Security person to be added to La Loche school

Quote:

When school reopens in La Loche, Sask., later this winter there will be extra security people at work, the provincial government says.

The high school portion of La Loche Community School was the scene of a mass shooting on Friday that claimed the lives of a teacher, Adam Wood, 35, and an educational assistant, Marie Janvier, 21.

Two teens in the community, brothers Dayne and Drayden Fontaine, aged 17 and 13 respectively, were fatally shot in a home.

A 17-year-old boy has charged with four counts of first-degree murder and seven counts of attempted murder. 

Normally, some 300 to 350 students are enrolled in the Grade 7 to Grade 12 high school. About 500 students attend the kindergarten to Grade 6 school, which is in a separate building.

However, since the shootings, classes have been cancelled.

The Northern Lights School Division said it's developing a plan in consultation with parents and community to reopen the school.
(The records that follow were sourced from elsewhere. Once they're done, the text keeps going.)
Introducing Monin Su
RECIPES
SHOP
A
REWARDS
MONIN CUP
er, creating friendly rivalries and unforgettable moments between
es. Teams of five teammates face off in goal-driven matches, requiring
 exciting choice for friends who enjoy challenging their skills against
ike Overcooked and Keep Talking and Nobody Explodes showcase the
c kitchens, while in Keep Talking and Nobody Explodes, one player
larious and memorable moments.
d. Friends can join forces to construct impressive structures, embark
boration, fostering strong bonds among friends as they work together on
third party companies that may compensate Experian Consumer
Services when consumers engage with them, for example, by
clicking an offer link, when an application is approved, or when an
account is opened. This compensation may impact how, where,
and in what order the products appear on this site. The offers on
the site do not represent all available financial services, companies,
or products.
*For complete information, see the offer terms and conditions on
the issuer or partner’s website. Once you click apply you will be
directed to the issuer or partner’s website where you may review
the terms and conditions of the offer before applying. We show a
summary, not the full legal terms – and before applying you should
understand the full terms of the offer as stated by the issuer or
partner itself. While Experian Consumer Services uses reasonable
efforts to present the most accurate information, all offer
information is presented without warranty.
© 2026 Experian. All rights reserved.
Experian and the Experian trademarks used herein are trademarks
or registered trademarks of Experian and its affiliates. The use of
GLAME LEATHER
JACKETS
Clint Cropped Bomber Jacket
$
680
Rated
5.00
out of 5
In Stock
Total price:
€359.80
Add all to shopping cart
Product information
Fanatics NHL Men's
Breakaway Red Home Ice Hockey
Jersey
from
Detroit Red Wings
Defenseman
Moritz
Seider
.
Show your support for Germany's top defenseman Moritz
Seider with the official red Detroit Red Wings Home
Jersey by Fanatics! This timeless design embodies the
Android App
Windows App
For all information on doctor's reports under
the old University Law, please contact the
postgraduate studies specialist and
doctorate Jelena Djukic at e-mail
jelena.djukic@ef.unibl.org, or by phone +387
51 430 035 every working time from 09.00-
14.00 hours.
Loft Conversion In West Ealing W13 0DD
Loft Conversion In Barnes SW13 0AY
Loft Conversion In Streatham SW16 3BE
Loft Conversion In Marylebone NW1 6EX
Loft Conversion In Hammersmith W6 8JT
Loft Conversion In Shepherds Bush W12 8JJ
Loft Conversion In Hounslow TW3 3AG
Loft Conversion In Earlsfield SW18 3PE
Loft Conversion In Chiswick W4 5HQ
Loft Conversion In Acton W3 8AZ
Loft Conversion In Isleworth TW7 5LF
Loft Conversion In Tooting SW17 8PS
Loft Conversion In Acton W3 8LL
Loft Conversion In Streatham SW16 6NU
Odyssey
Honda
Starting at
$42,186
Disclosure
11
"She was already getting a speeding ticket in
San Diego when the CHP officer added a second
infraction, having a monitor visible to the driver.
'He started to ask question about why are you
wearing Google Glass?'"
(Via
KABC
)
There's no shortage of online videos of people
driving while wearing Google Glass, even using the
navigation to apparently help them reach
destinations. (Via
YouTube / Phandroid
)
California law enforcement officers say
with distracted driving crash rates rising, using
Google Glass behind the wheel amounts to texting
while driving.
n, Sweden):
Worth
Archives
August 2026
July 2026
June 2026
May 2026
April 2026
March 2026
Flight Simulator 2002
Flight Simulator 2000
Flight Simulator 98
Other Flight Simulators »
Officials say the school will definitely not resume next week.

The school division met with teachers today to discuss options for where students might attend

At a meeting with parents on Tuesday, the division said it is prepared to add extra security which will involve putting a person inside the school to build relationships with students and staff.

It hasn't been decided yet whether that will be a security guard, a school resource officer or a member of the RCMP.

The plan is that the enhanced security will be permanent, although staffing decisions will have to be made, reviewed, and reconfirmed on an annual basis, officials said.